Items from a data source:

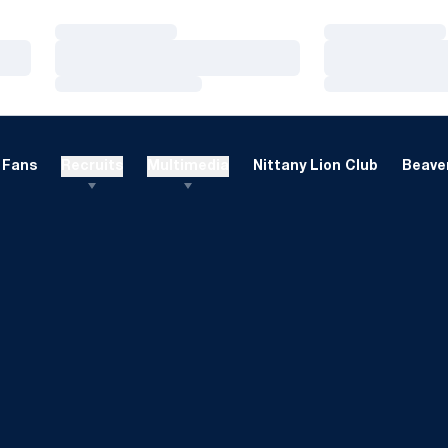
Loading…
Loading…
Loading…
Loading…
Loading…
Loading…
Fans
Recruits
Multimedia
Nittany Lion Club
Beaver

▶ _WHAT YOU NEED TO DO_:
Every line above has to be output exactly; the pictures must be dropped.

▶ _RESPONSE BELOW_:
Loading…
Loading…
Loading…
Loading…
Loading…
Loading…
Fans
Recruits
Multimedia
Nittany Lion Club
Beaver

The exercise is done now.